Palms launches community outreach program with $1.2 million in grants

New management at the Palms wants to give back to the community through a new grant program.

The San Manuel Gaming and Hospitality Authority on Thursday awarded 30 Southern Nevada nonprofits a total of $1.2 million in grants, as part of its new Palms Cares community outreach program. Grants ranging from $5,000 to $250,000 have been awarded to various organizations, including Opportunity Village, Green Our Planet, and Culinary Academy of Las Vegas.

Latisha Casas, president of the Gaming and Hospitality Authority, said donations were a priority for the organization even before it purchased the off-Strip resort in late 2021, becoming the first fully tribally owned and operated site. native american.

The chosen charities cover the full range of causes supported by the tribe: education, empowering lives, supporting health and resilience, and cultural traditions.

“The Home Tribe is focused on those areas as well, so we wanted to make sure we captured those and supported the same kinds of organizations,” Casas said in an interview earlier this month.
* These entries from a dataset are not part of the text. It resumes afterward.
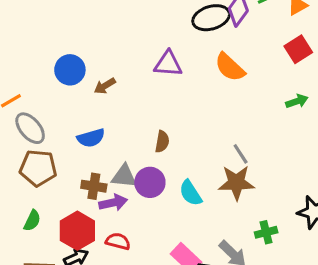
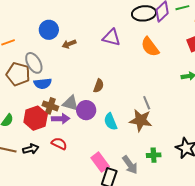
gray ellipse: (30, 128) -> (34, 63), moved
blue semicircle: (91, 138) -> (43, 83), moved
brown pentagon: (38, 168) -> (18, 74), moved
red hexagon: (77, 231) -> (36, 118), moved

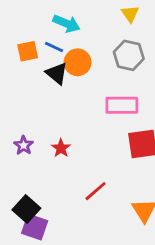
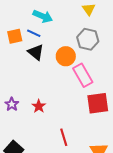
orange circle: (78, 62) -> (66, 56), moved
pink rectangle: (122, 105) -> (83, 75), turned 60
red line: (96, 191) -> (64, 137), turned -66

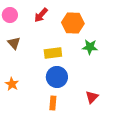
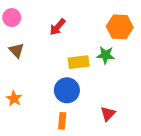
red arrow: (41, 15) -> (57, 27), moved
orange hexagon: (73, 23) -> (120, 27), moved
yellow rectangle: (53, 53) -> (79, 62), moved

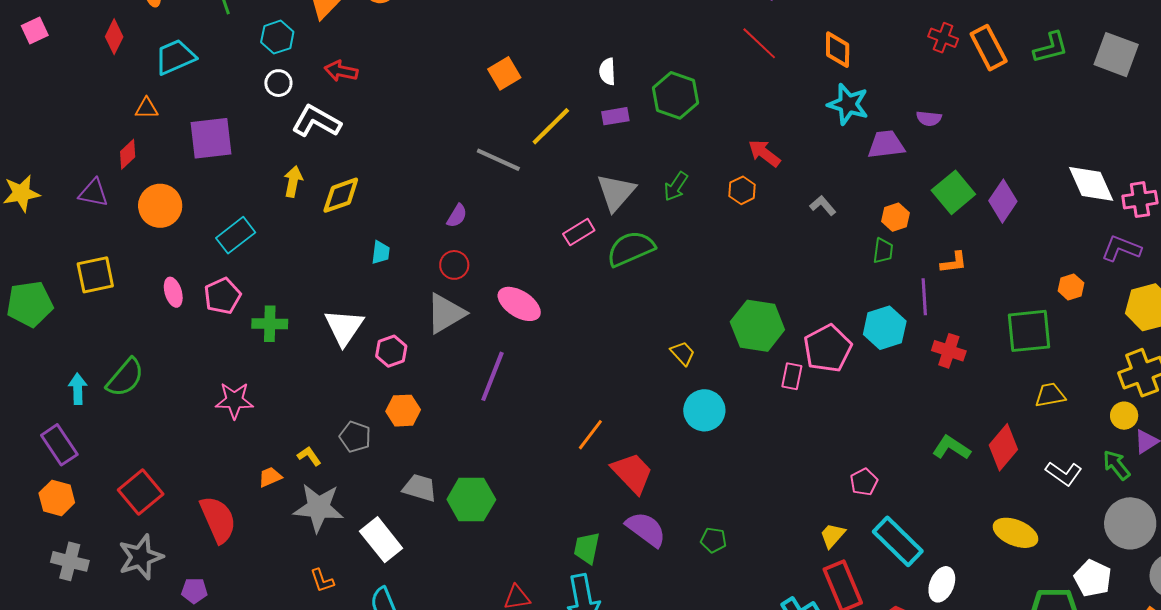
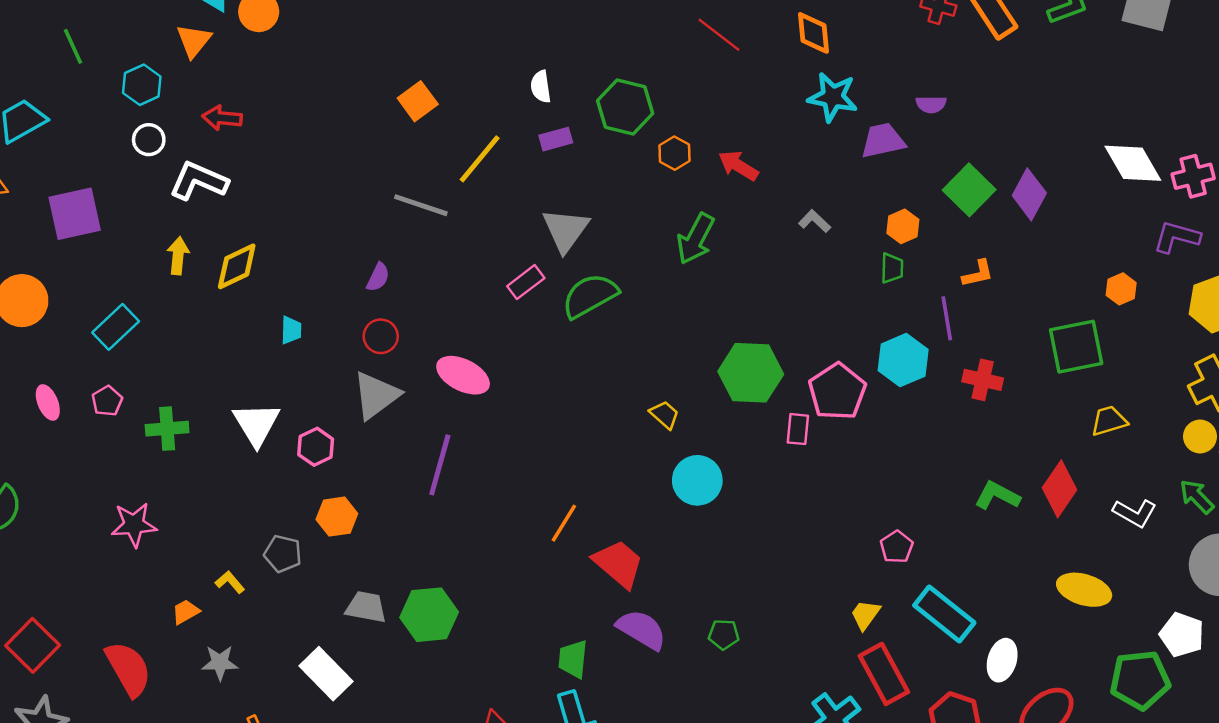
green arrow: (676, 186) -> (696, 239), moved, size x1.4
orange hexagon: (742, 190) -> (674, 153), moved
pink pentagon: (222, 296) -> (107, 401), size x0.7
gray star: (319, 508) -> (220, 663), moved, size x0.6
Culinary Academy of Las Vegas received the largest grant at $250,000, Palms officials said.

“This grant will allow us to upgrade our classroom kitchen equipment to provide the best and most industry-relevant training experience and better prepare our students for successful careers in hospitality,” said Edmund Wong, CEO of the Culinary Academy of Las Vegas. statement.
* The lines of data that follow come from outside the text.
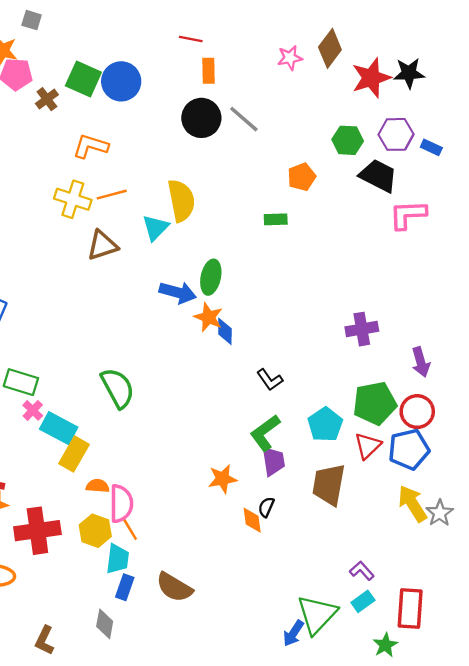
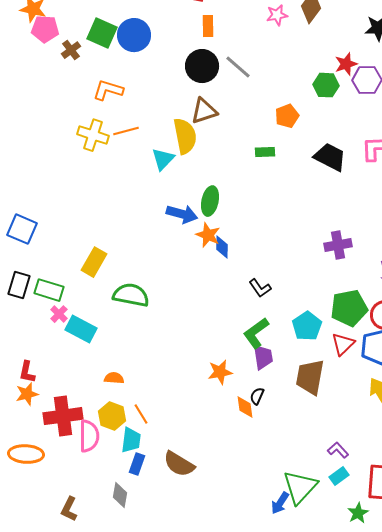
red star: (371, 78) -> (346, 64), moved, size x0.7
black trapezoid: (378, 176) -> (330, 157), moved
brown triangle: (102, 245) -> (204, 111), moved
green semicircle: (118, 388) -> (131, 295), turned -51
yellow rectangle: (74, 454) -> (94, 262), moved
pink semicircle: (121, 504) -> (89, 436), moved

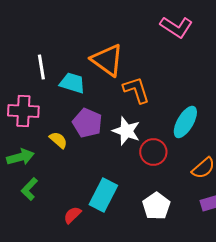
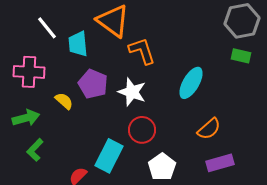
white line: (41, 67) -> (47, 28), turned -30
cyan trapezoid: (72, 83) -> (78, 44), turned -112
red circle: (153, 152) -> (142, 130), moved

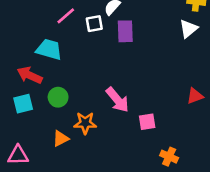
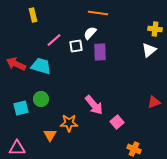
red arrow: (30, 75) -> (16, 64), moved
green circle: (58, 97) -> (41, 99), moved
pink square: (147, 122) -> (117, 122), turned -32
orange triangle: (61, 139) -> (50, 135), turned -32

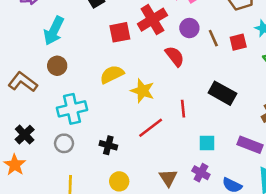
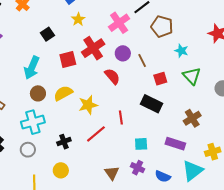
cyan arrow: (54, 31) -> (32, 68), moved
red square: (238, 42) -> (160, 79), moved
brown circle: (57, 66) -> (38, 93), moved
yellow star: (142, 91) -> (88, 105), turned -30
black cross: (108, 145) -> (64, 142), moved, turned -32
yellow circle: (119, 181) -> (61, 170), moved

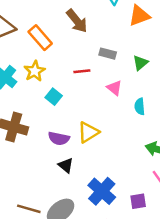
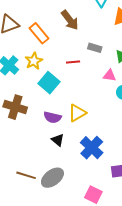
pink triangle: (114, 88) -> (110, 75), moved, turned -32
cyan square: (54, 97) -> (49, 83), size x1.5
blue cross: (102, 191) -> (92, 148), moved

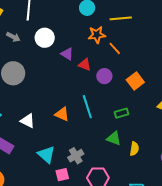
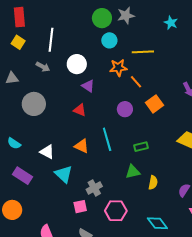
gray arrow: (13, 37) -> (43, 67), moved
white circle: (45, 38) -> (77, 64), moved
red triangle: (85, 65) -> (80, 110), moved
orange square: (135, 81) -> (155, 104), moved
green triangle: (114, 138) -> (133, 172), turned -35
cyan triangle: (46, 155) -> (64, 174), moved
Other funded programs include the Cleveland Clinic Foundation, for patient and caregiver services; Alliance For A Just Society, for its governance project Tribal Minds; Project 150, for scholarships and food distribution; and Unshakeable, for its Empower to Employer program.
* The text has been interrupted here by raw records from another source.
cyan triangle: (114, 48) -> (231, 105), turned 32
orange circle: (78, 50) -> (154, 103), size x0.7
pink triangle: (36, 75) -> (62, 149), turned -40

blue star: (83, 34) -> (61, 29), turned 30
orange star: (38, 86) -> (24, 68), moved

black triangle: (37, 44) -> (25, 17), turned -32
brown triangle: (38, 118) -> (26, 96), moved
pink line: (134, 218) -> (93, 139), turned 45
Palms Cares should be an annual program targeting different organizations. Resort staff will also be encouraged to be present with community partners, Casas said, and resort management will work on a diversity, equity and inclusion plan to track its impact.

“The reason giving is so important to us as tribal people is that for a long time we were sustained by the kindness of others who helped us when we were living in poverty,” Casas said. “We were really counting on this help. When we found ourselves in a position to help others, we wanted to make sure we did.